Nidderau

Wohnungen für Flüchtlinge dringend gesucht

Der große Zustrom von Flüchtlingen scheint vorerst gestoppt. Doch die Probleme, die sich mit ihrer Zuteilung auf die Kommunen ergeben haben, sind weiter vorhanden. Vorallem fehlt es an Wohnraum.
18. Oktober 2017, 16:00 Uhr
In der Sammelunterkunft in Heldenbergen leben derzeit noch 77 Flüchtlinge. Zumeist alleinstehende Männer. Das soll so aber nicht bleiben. (Fotos: jwn)

»Es fehlt außerdem an hilfreichen Händen und an Geld von Bund und Land«, macht sich der Erste Stadtrat zugleich Sozialdezernent und Kämmerer von Nidderau, Rainer Vogel (Grüne) Sorgen um die Zukunft. Zufriedenstellende Integration funktioniere seiner Ansicht nur, wenn die Gefahr der Gettoisierung der Flüchtlinge aus dem Wege geräumt ist.

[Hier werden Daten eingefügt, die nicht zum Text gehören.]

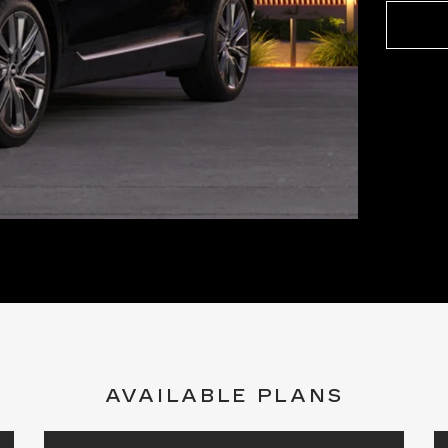
AVAILABLE PLANS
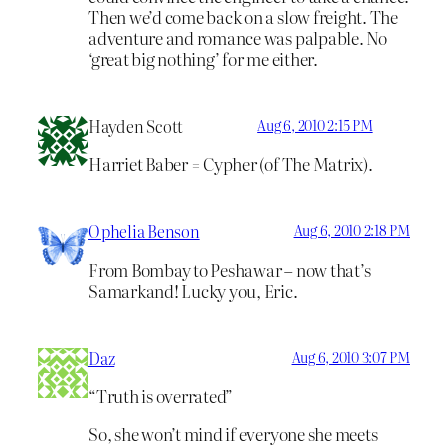
Then we’d come back on a slow freight. The
adventure and romance was palpable. No
‘great big nothing’ for me either.
Hayden Scott
Aug 6, 2010 2:15 PM
Harriet Baber = Cypher (of The Matrix).
Ophelia Benson
Aug 6, 2010 2:18 PM
From Bombay to Peshawar – now that’s
Samarkand! Lucky you, Eric.
Daz
Aug 6, 2010 3:07 PM
“Truth is overrated”
So, she won’t mind if everyone she meets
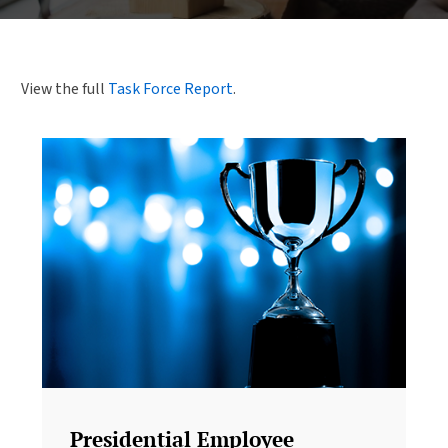
View the full
Task Force Report
.
Presidential Employee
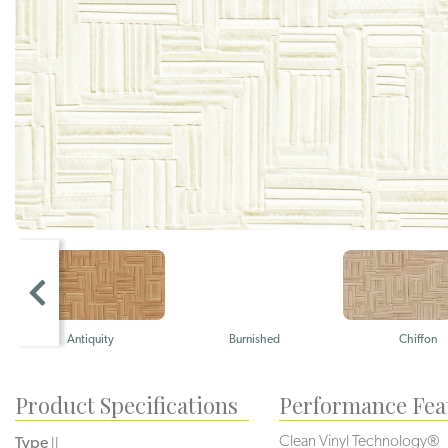
Antiquity
Burnished
Chiffon
Product Specifications
Performance Fea
Clean Vinyl Technology®️️
Type
II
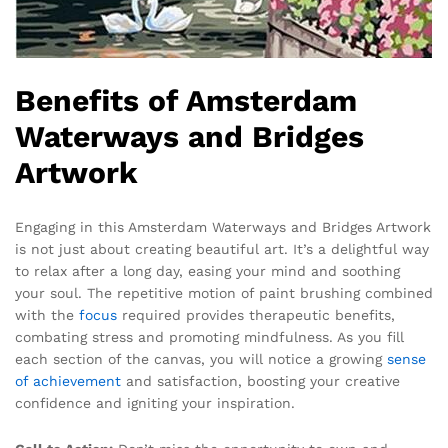
Benefits of Amsterdam
Waterways and Bridges
Artwork
Engaging in this Amsterdam Waterways and Bridges Artwork
is not just about creating beautiful art. It’s a delightful way
to relax after a long day, easing your mind and soothing
your soul. The repetitive motion of paint brushing combined
with the
focus
required provides therapeutic benefits,
combating stress and promoting mindfulness. As you fill
each section of the canvas, you will notice a growing
sense
of achievement
and satisfaction, boosting your creative
confidence and igniting your inspiration.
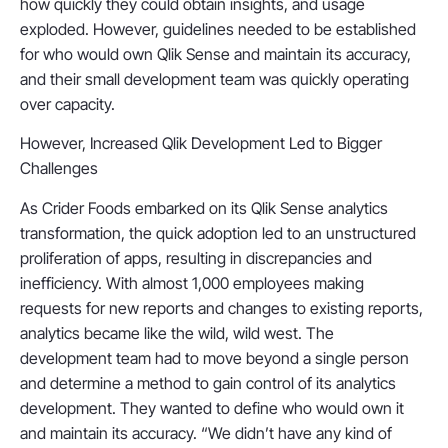
how quickly they could obtain insights, and usage
exploded. However, guidelines needed to be established
for who would own Qlik Sense and maintain its accuracy,
and their small development team was quickly operating
over capacity.
However, Increased Qlik Development Led to Bigger
Challenges
As Crider Foods embarked on its Qlik Sense analytics
transformation, the quick adoption led to an unstructured
proliferation of apps, resulting in discrepancies and
inefficiency. With almost 1,000 employees making
requests for new reports and changes to existing reports,
analytics became like the wild, wild west. The
development team had to move beyond a single person
and determine a method to gain control of its analytics
development. They wanted to define who would own it
and maintain its accuracy. “We didn’t have any kind of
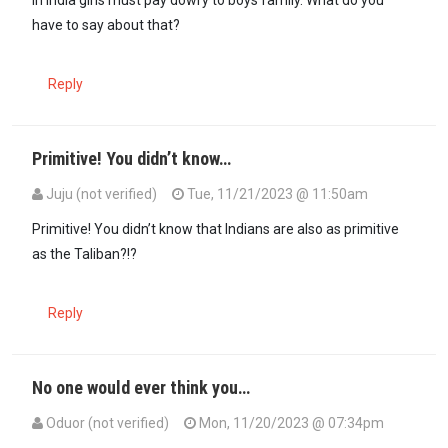
In India girls must pay dowry to boys family. What do you
have to say about that?
Reply
Primitive! You didn’t know…
Juju (not verified)
Tue, 11/21/2023 @ 11:50am
In reply to
In India girls must pay…
by
SimamaImara (not verified)
Primitive! You didn’t know that Indians are also as primitive
as the Taliban?!?
Reply
No one would ever think you…
Oduor (not verified)
Mon, 11/20/2023 @ 07:34pm
In reply to
Women are [not] cows, sheep…
by
Juju (not verified)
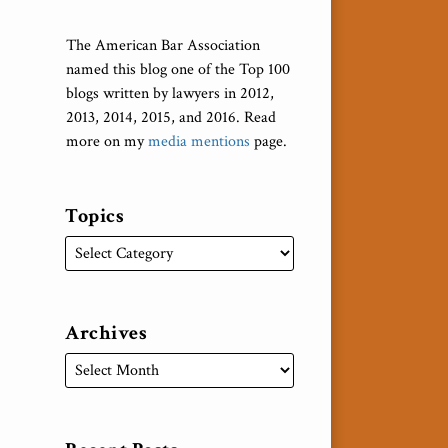
The American Bar Association
named this blog one of the Top 100
blogs written by lawyers in 2012,
2013, 2014, 2015, and 2016. Read
more on my
media mentions
page.
Topics
Archives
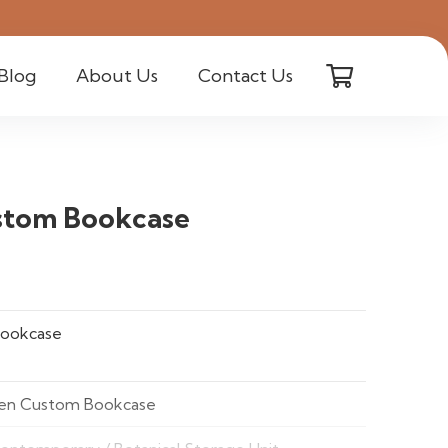
Blog
About Us
Contact Us
stom Bookcase
ookcase
en Custom Bookcase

In der Anfangszeit, also im Herbst 2015, als die Flüchtlinge in Massen nach Deutschland strömten, seien Sammelunterkünfte »der einzige Ausweg« gewesen. Schnell sei Langeweile und Frust aufgekommen. In vielen Kommunen kam es deshalb im Umfeld von Sammelunterkünften oftmals zu Ausschreitungen.

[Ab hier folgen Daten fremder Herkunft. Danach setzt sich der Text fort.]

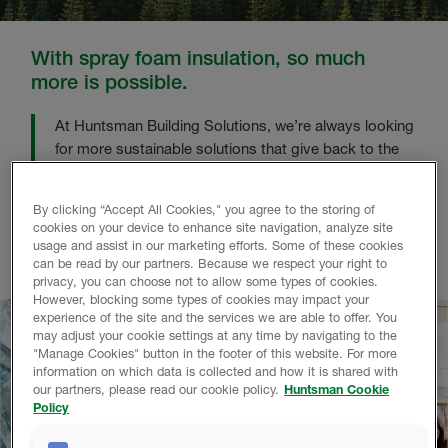
With spray foam insulation, so much
more is possible.
At Huntsman Building Solutions, we’re always looking
for more sustainable solutions that give back to the
planet.
By clicking “Accept All Cookies," you agree to the storing of
Using our proprietary methods to transform harmful
cookies on your device to enhance site navigation, analyze site
waste into high-performing insulation, saving every
usage and assist in our marketing efforts. Some of these cookies
household up to 56%* in energy bills. It’s a win-win.
can be read by our partners. Because we respect your right to
privacy, you can choose not to allow some types of cookies.
However, blocking some types of cookies may impact your
experience of the site and the services we are able to offer. You
may adjust your cookie settings at any time by navigating to the
"Manage Cookies" button in the footer of this website. For more
information on which data is collected and how it is shared with
our partners, please read our cookie policy.
Huntsman Cookie
Policy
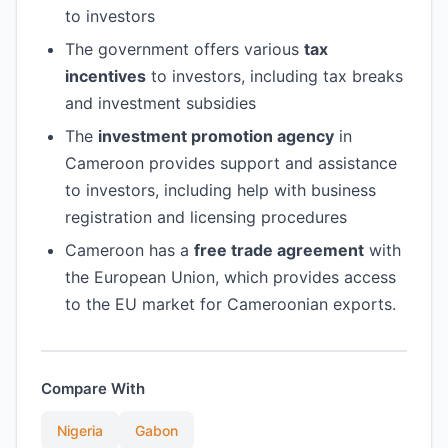
to investors
The government offers various
tax
incentives
to investors, including tax breaks
and investment subsidies
The
investment promotion agency
in
Cameroon provides support and assistance
to investors, including help with business
registration and licensing procedures
Cameroon has a
free trade agreement
with
the European Union, which provides access
to the EU market for Cameroonian exports.
Compare With
Nigeria
Gabon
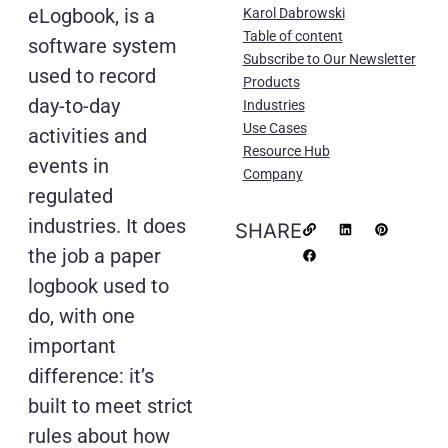
eLogbook, is a
Karol Dabrowski
Table of content
software system
Subscribe to Our Newsletter
used to record
Products
day-to-day
Industries
Use Cases
activities and
Resource Hub
events in
Company
regulated
industries. It does
SHARE
the job a paper
logbook used to
do, with one
important
difference: it’s
built to meet strict
rules about how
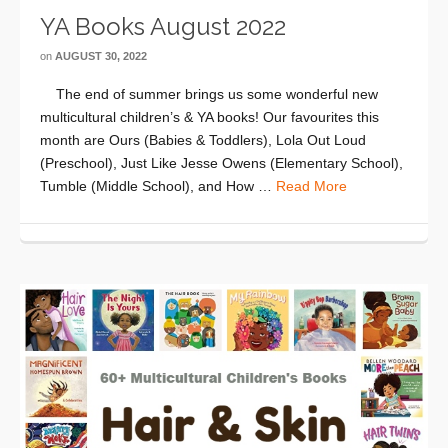
YA Books August 2022
on
AUGUST 30, 2022
The end of summer brings us some wonderful new
multicultural children’s & YA books! Our favourites this
month are Ours (Babies & Toddlers), Lola Out Loud
(Preschool), Just Like Jesse Owens (Elementary School),
Tumble (Middle School), and How …
Read More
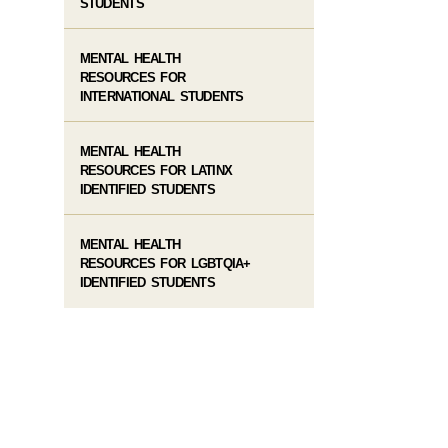
STUDENTS
MENTAL HEALTH
RESOURCES FOR
INTERNATIONAL STUDENTS
MENTAL HEALTH
RESOURCES FOR LATINX
IDENTIFIED STUDENTS
MENTAL HEALTH
RESOURCES FOR LGBTQIA+
IDENTIFIED STUDENTS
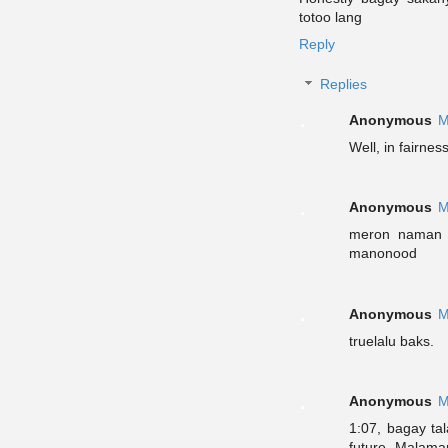
totoo lang
Reply
Replies
Anonymous
M
Well, in fairne
Anonymous
M
meron naman 
manonood
Anonymous
M
truelalu baks.
Anonymous
M
1:07, bagay ta
future. Malaman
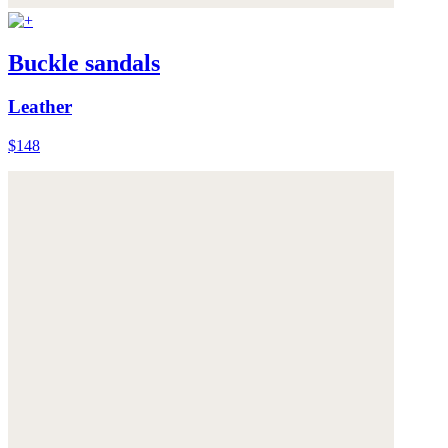
Buckle sandals
Leather
$148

Über 100 Flüchtlinge auf engem Raum
 

So auch in Nidderau. Trotz aller Bemühungen vonseiten der Verwaltung hatte man es wegen des großen Ansturms nicht vermeiden können, im Ortsteil Heldenbergen in den Räumen einer einstigen Möbelfirma eine Sammelunterkunft einzurichten. 180 Plätze waren dort auf engstem Raum vorgesehen. Die wurden zwar nie vollständig ausgeschöpft, doch über Monate lebten dort ständig mehr als 100 meist alleinstehende männliche Flüchtlinge. Mit der Folge, dass in diesem Sommer die Polizei fast regelmäßig nachts anrücken musste, um Streit zu schlichten.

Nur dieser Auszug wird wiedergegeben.